> WORK TO COMPLETE:
Where a line below contains "Chalkidiki", count it. Reply with the total only.

::: TASK INPUTS :::

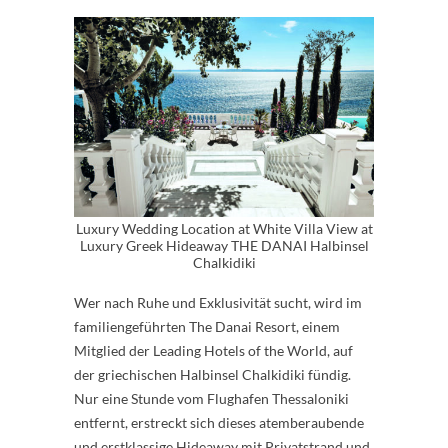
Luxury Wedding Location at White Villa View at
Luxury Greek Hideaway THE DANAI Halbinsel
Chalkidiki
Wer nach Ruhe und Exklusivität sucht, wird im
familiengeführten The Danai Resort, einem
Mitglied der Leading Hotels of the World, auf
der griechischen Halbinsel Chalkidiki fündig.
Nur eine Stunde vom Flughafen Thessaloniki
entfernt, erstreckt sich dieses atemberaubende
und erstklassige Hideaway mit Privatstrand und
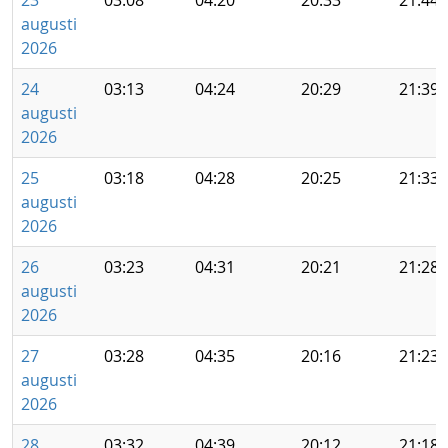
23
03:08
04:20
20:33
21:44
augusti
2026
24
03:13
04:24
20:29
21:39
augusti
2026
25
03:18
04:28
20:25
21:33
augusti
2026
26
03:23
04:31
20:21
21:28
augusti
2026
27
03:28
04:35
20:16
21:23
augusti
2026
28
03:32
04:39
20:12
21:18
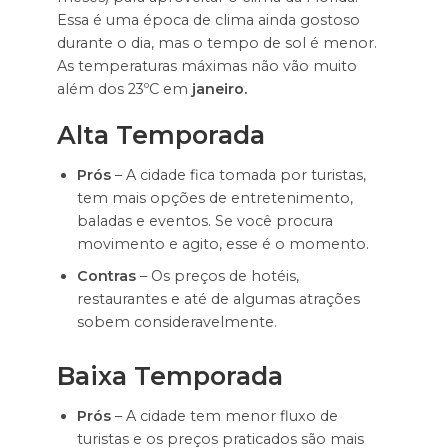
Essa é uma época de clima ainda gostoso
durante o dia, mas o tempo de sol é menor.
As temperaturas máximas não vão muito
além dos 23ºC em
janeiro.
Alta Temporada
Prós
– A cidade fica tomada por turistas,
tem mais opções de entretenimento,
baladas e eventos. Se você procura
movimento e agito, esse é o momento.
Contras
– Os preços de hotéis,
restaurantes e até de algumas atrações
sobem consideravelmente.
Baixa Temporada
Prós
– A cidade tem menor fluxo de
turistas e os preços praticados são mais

:::
::: TASK INPUTS :::

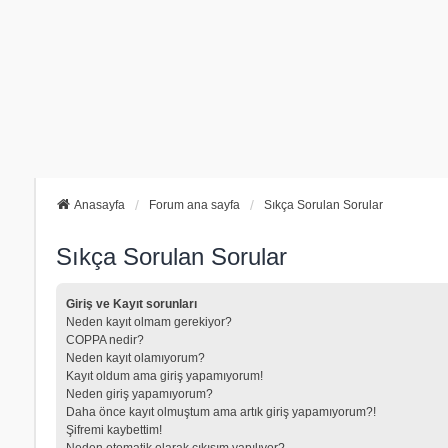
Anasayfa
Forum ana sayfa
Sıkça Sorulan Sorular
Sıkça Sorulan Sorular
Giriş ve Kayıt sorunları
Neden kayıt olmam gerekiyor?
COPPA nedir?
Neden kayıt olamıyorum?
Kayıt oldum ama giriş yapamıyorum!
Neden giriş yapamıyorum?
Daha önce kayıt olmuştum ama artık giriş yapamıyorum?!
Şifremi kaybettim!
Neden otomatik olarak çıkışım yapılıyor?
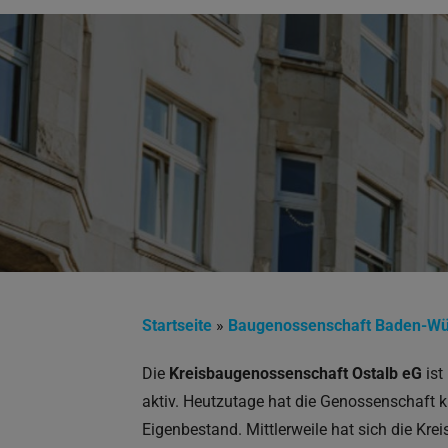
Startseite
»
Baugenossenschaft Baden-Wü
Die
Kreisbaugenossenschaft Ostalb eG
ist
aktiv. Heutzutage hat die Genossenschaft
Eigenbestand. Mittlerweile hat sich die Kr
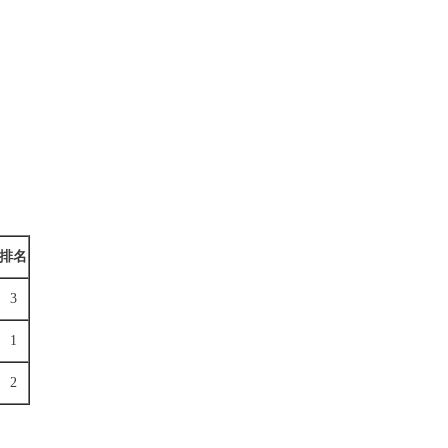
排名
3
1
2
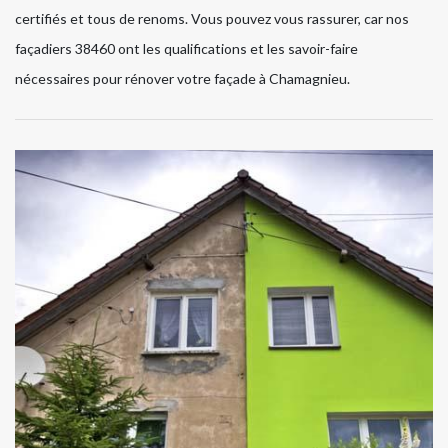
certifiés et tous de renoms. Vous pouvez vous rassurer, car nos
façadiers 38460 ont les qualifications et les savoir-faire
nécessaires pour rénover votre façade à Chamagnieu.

:::
::: TASK INPUTS :::

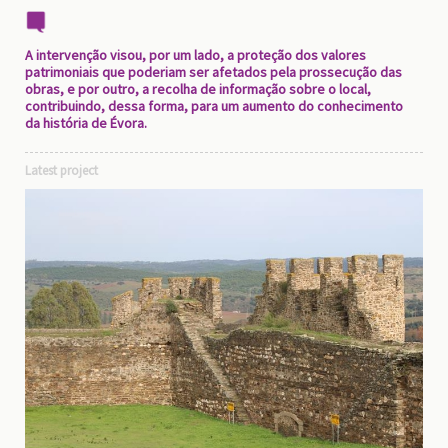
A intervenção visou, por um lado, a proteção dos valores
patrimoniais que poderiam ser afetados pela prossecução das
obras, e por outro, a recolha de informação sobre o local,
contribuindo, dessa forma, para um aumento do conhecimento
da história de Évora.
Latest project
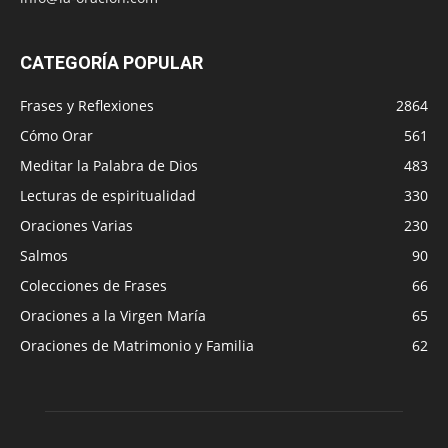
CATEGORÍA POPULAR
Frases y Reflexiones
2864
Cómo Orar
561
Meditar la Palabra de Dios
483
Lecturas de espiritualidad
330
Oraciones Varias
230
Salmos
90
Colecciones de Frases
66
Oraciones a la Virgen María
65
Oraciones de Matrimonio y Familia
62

:::

> YOUR SOLUTION:
2